I bought my first Orvis rod, my first real flytying kit (Cabela's)and got married to the best woman in the world, no kidding, sorry, I got there first, go get your own. We moved to Brevard NC and lived with my parents for a year or so while my wife was in school and I got to fish 3 or 4 days a week in the Davidson River. Let me tell you about the Davidson, for an eastern freestone stream, it is fertile and has a good population of browns and bows with the occasional brookie. The geniuses at Trout Unlimited, in their infinite wisdom, listed the Davidson as one of the top 100 streams in the USA. Of course the fishing pressure doubled overnight. If that wasn't bad enough, the local flyflingers got the wildlife people to change the regs to catch and release. I'm sure in certain areas C&R is a great idea but in the Davidson, it more than doubled the fishing pressure. This has produced some of, if not the, wariest trout in the Southeast. I mean these trout have their Ph.D. in Fishermen Humbling 101. I worked 2nd shift and could fish the mornings before work. That is when I really started hitting my stride in the fishing department. Fish often and in the same water over smart fish and you skill will increase exponentially. There was also a guy in my church named Dwight Howell who tied flies commercially. He would let me come over and watch him tie and all the videos and tying books finally started making sense. He died of cancer a few years back and I owe him a debt of gratitude that goes beyond words.

I was getting real good at catching fish and tying flies for specific hatches when we had to move back to the Greenville area while my wife finished her schooling and I started getting people who wanted me to tie their flies. This took several years of tying for individuals but it later led to tying for shops. I'll tell you how to tie good flies, get yourself a work area that is yours, get yourself some quality materials, some good books and videos, then tie about 30 minutes a night, every night for a month. You will get so good so fast it will blow you away.
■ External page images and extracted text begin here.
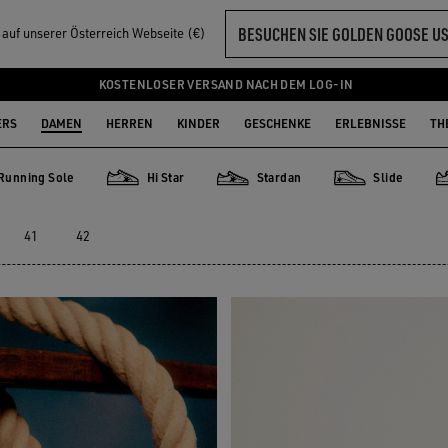
BESUCHEN SIE GOLDEN GOOSE U
l auf unserer Österreich Webseite (€)
KOSTENLOSER VERSAND NACH DEM LOG-IN
ERS
DAMEN
HERREN
KINDER
GESCHENKE
ERLEBNISSE
TH
Running Sole
Hi Star
Stardan
Slide
ng Sole
Hi Star
Stardan
Slide
P
41
42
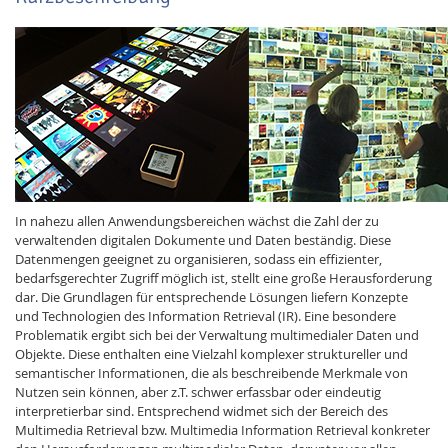
In nahezu allen Anwendungsbereichen wächst die Zahl der zu
verwaltenden digitalen Dokumente und Daten beständig. Diese
Datenmengen geeignet zu organisieren, sodass ein effizienter,
bedarfsgerechter Zugriff möglich ist, stellt eine große Herausforderung
dar. Die Grundlagen für entsprechende Lösungen liefern Konzepte
und Technologien des Information Retrieval (IR). Eine besondere
Problematik ergibt sich bei der Verwaltung multimedialer Daten und
Objekte. Diese enthalten eine Vielzahl komplexer struktureller und
semantischer Informationen, die als beschreibende Merkmale von
Nutzen sein können, aber z.T. schwer erfassbar oder eindeutig
interpretierbar sind. Entsprechend widmet sich der Bereich des
Multimedia Retrieval bzw. Multimedia Information Retrieval konkreter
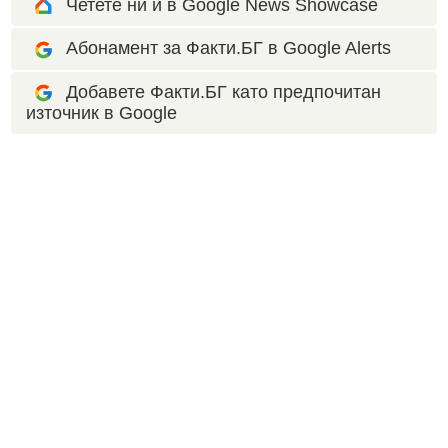
Четете ни и в Google News Showcase
Абонамент за Факти.БГ в Google Alerts
Добавете Факти.БГ като предпочитан
източник в Google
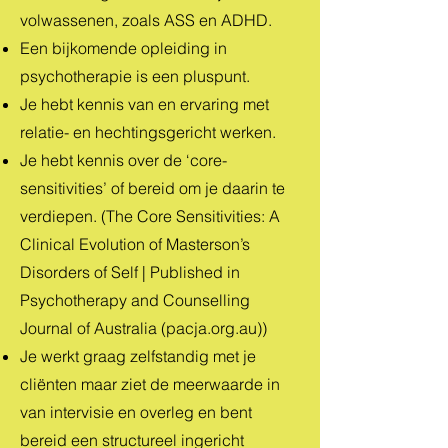
volwassenen, zoals ASS en ADHD.
Een bijkomende opleiding in
psychotherapie is een pluspunt.
Je hebt kennis van en ervaring met
relatie- en hechtingsgericht werken.
Je hebt kennis over de ‘core-
sensitivities’ of bereid om je daarin te
verdiepen. (
The Core Sensitivities: A
Clinical Evolution of Masterson’s
Disorders of Self | Published in
Psychotherapy and Counselling
Journal of Australia (pacja.org.au)
)
Je werkt graag zelfstandig met je
cliënten maar ziet de meerwaarde in
van intervisie en overleg en bent
bereid een structureel ingericht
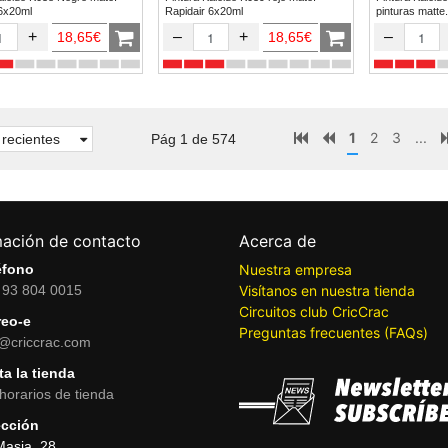
 6x20ml
Rapidair 6x20ml
pinturas matte.
+
–
+
–
18,65€
18,65€
1
2
3
...
recientes
Pág 1 de 574
mación de contacto
Acerca de
éfono
Nuestra empresa
 93 804 0015
Visítanos en nuestra tienda
Circuitos club CricCrac
reo-e
Preguntas frecuentes (FAQs)
o@criccrac.com
ta la tienda
horarios de tienda
ección
Masia, 28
One of my first fly clients was a gun shop. I tied thirty dozen flies to put in there on consignment and about six months later I got them back when they went out of business. I looked them over and could not believe how bad they were so I stuck them in a closet. Later, a friend who was learning to tie needed some hooks but did not have much money so I gave him all thirty dozen and a razor blade to cut all the material off and said "now you have hooks". Trust me, just 15 to 30 minutes a night or every other night for a few months.

After putting my wife thru school, I told her to find a job in western NC where there are trout streams everywhere. Know what she said? Yes! I told you I married the best one out there! We moved back to Brevard and I was again 5 minutes from the nearest trout stream. This is when I got my first flyshop for a client. I was going to work at 6:00 AM till 4:00 PM, come home, eat and shower, start tying at 5:30PM till 11:00PM, sleep and do it again. Days off I tied 12 hours. They bought everything I could tie so I walked into work one day, looked around and decided I had rather stay at home and tie flies. I was eventually asked to teach fly tying classes and that is a lot of fun. There is nothing like teaching guy how to tie a fly and then he comes back the next week to the class just bubbling with excitement about the trout he caught that weekend.

A lot of people told me I could not make any money tying flies, so I set out to prove them wrong. After 5 years of trying to make a living of fly tying, I proved them right! Like the song say's "Mama's, don't let your babies grow up to be fly tyer's ". Three years ago, we moved back to Greenville to make more money.

After 11 years of marriage to the same wonderful woman, I have no regrets. We just had our first daughter (see the picture?) and as I write this, (2/11/00) she is 2 years old and the best thing that has happened to us in quite a while. I never thought I could love someone as much as I love my wife and daughter.